Remembering Andrew Breitbart [With Comment by John]

Andrew Breitbart died 10 years ago today at the unreasonably young age of 43. The site named after him has posted the tribute below. The 59 speakers begin with Justice Clarence Thomas. Justice Thomas’s moving remarks come straight from the heart.

Andrew was something like the proverbial force of nature and a genius a few times over. He seemed to have time for everyone. It is unbelievable how many of us he befriended, affected, supported, nurtured, and influenced in his few years, all while doing his own work. As Boswell said of Johnson, his death “made a chasm, which not only nothing can fill up, but which nothing has a tendency to fill up.”

I traveled to Israel in a small group with Andrew and Larry Solov (then his attorney, now his successor running Breitbart) in 2007 on a “bloggers’ tour” led by Fern Oppenheim.

I don’t think I had ever heard of Andrew before the trip, yet it didn’t take long to get a bead on him. Thanks to Fern’s efforts, our third day included a meeting with Benjamin Netanyahu in Tel Aviv (photo nearby). Later that day we also took a low-flying chopper ride from a point near Tel Aviv down the border between Israel and the West Bank to Sderot and Gaza.

Our small group sat together for dinner around a table at a restaurant that evening at the end of a long day. Andrew was multitasking, pulling his shift on the Drudge Report. He was eating dinner, reading messages from reporters seeking links to their stories, instant messaging with John Podhoretz, and making himself the life of the party, all at the same time.

I learned in the course of the trip that it was Andrew who changed my life in 2004, linking to our “Sixty-First Minute” post early that afternoon with the screaming siren on Drudge. He confided that Matt Drudge did not like the sites that had sprung up online, but that he (Andrew) was a fan.

JOHN adds: Like probably a million others, I considered Andrew a friend. My most vivid memory of him is from a CPAC of around 11 years ago. My wife and I attended–I guess I was covering the event for Power Line–and we brought along our youngest daughter, then 14. We attended a speech by Andrew that drew a big crowd. I don’t recall what the announced topic of the speech was, but I don’t think Andrew ever got to it. He went on one riff after another; you could call it stand-up comedy, but I’ve never seen a comedian that funny. At one point Andrew recalled how he rollerbladed up to a crowd of left-wing protesters at a Koch event in Palm Springs, delivered a stemwinder and led them off to a nearby bar or restaurant, ending the protest.

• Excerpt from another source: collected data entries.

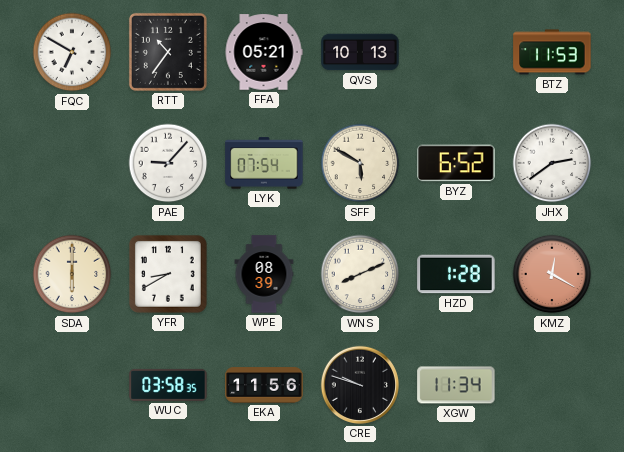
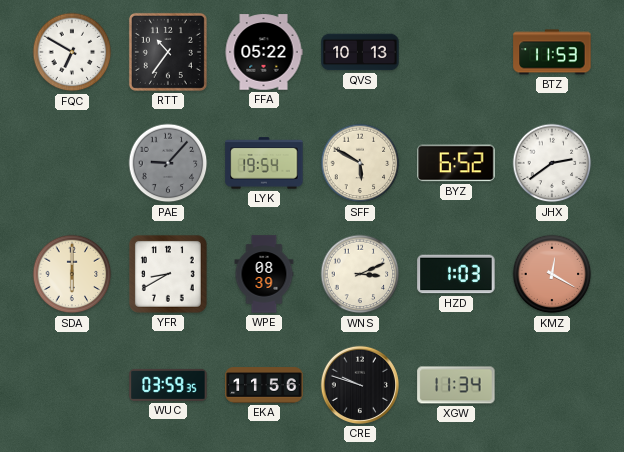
FFA: 05:21 -> 05:22
PAE dial: white -> grey
LYK: 07:54 -> 19:54
WNS: 8:11 -> 3:11
HZD: 1:28 -> 1:03
WUC: 03:58 -> 03:59
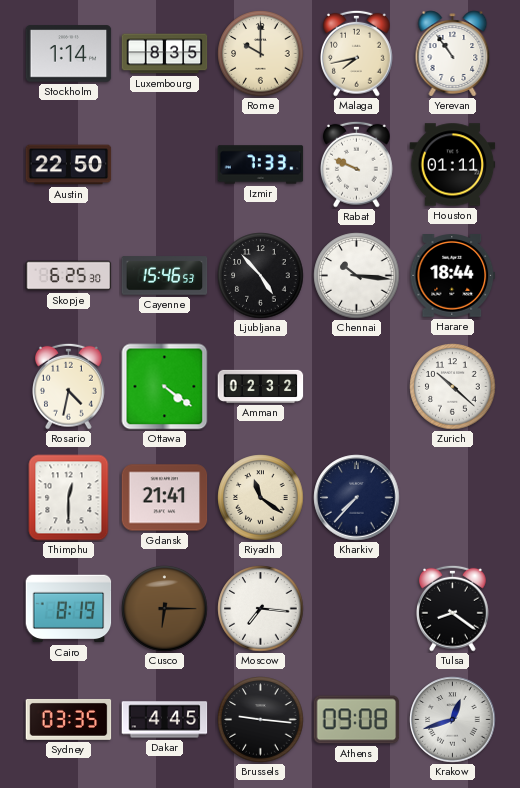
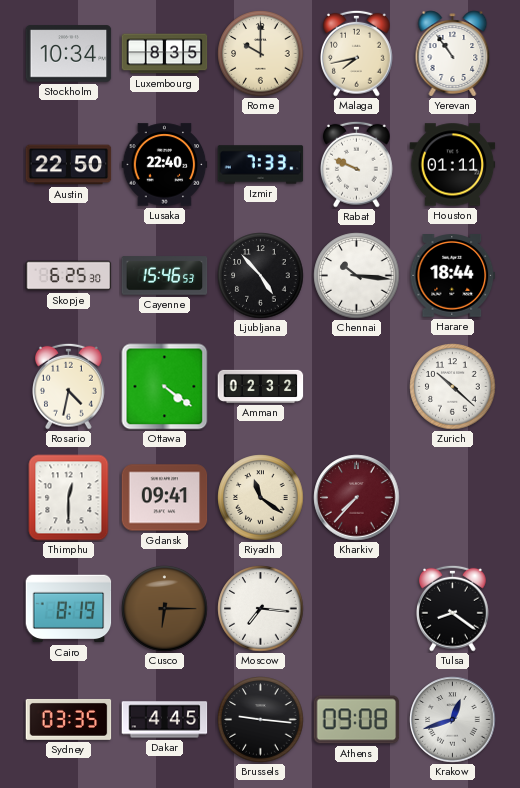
Stockholm: 1:14 -> 10:34
Lusaka: none -> 22:40
Gdansk: 21:41 -> 09:41
Kharkiv dial: navy -> burgundy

When he mimed rollerblading on the stage, my daughter fell off her chair laughing. She had never seen anything like it. Later we tracked Andrew down and he generously made his time available to a 14 year old girl, as he seemingly did for everyone. She never forgot it. For her, it was the beginning of a career in activism that continues to this day. Andrew Breitbart touched more lives than he knew.